I never expected to find myself saying that solving Game of Life (GoL) was easiest thing I have done so far. I do remember feeling ease and lightness while writing it, I don't know whether I was in the flow while doing it, but it is very clear to me that TDD took me there!

I first got introduced to the problem at the Global Day of Coderetreat event, which was organised by my company last year, although I wasn't yet working for them at a time. The purpose of the event is to be mindful about the code you write, about taking different approaches, about pair programming and about test driving it as you meant it. You do it in very short sprints of 45 minutes, after each sprint you discard (completely discard!) your code and pair with someone you haven't yet paired that day, so each sprint you start completely fresh.

The goal is not to complete the Game of Life on the day, plus you are not really given the time. So not having solved it, left me under impression that it is super complex. I did tell myself I will come back to it and shelved it for time being.

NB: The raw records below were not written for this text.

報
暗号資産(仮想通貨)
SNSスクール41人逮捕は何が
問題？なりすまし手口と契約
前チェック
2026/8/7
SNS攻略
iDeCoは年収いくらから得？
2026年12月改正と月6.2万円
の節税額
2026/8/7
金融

When I was given it as a task the other week, I felt very intimidated before starting. My first go at it lasted half an hour and I didn't like the direction I was going in. So I chucked the code and started over. Wrote a simple test and little by little solved it! It was an amazing feeling, a breakthrough kind of feeling, may be I am finally getting TDD?!

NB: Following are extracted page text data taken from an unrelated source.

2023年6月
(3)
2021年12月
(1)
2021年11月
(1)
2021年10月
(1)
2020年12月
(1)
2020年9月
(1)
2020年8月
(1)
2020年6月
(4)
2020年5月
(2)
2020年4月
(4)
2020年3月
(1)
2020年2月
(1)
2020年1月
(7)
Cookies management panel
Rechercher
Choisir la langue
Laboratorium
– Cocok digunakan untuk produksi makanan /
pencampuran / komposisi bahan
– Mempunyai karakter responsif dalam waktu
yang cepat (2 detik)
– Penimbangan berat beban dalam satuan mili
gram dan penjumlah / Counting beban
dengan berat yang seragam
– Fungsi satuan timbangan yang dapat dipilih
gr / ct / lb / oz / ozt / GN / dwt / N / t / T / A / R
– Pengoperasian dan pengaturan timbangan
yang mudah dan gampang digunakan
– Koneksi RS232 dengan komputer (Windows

I still don't always know where to start but I now have the confidence that I will be able to solve pretty much anything if I rely on TDD.

Trick is in granularity of tests, I have mentioned before that Kent Beck says that you don't always have to move in tiny steps, only if you really have no idea, then TDD allows you to control where you can take your code. It helps you to see the various paths and you become much more aware which paths you have been down and which you are yet to explore.

I am not quite done with GoL, you can never really be done with it. According to a lot of exprerienced programmers, the domain of the problem is such that it can educate us every time we tackle it. I am to read Corey Haines' paper on simple rules of design and he used GoL to communicate his point. Really looking forward to the paper and and to seeing different examples of other approaches, to the one I took.

My mentor actually liked quite a few aspects of my solution, which is a big win for me after being lost in the solution for Mastermind for some time.

If of interest, my solution is up on Github. No promises, but it may be useful, if you want to see the commit history and trace how I evolved my code. May be it will help you discover something about the GoL, or the TDD, at the very least you will just get to observe my train of thought. Actually the worst case that neither of things mentioned will take place, so may be don't look at it, please don't look at it.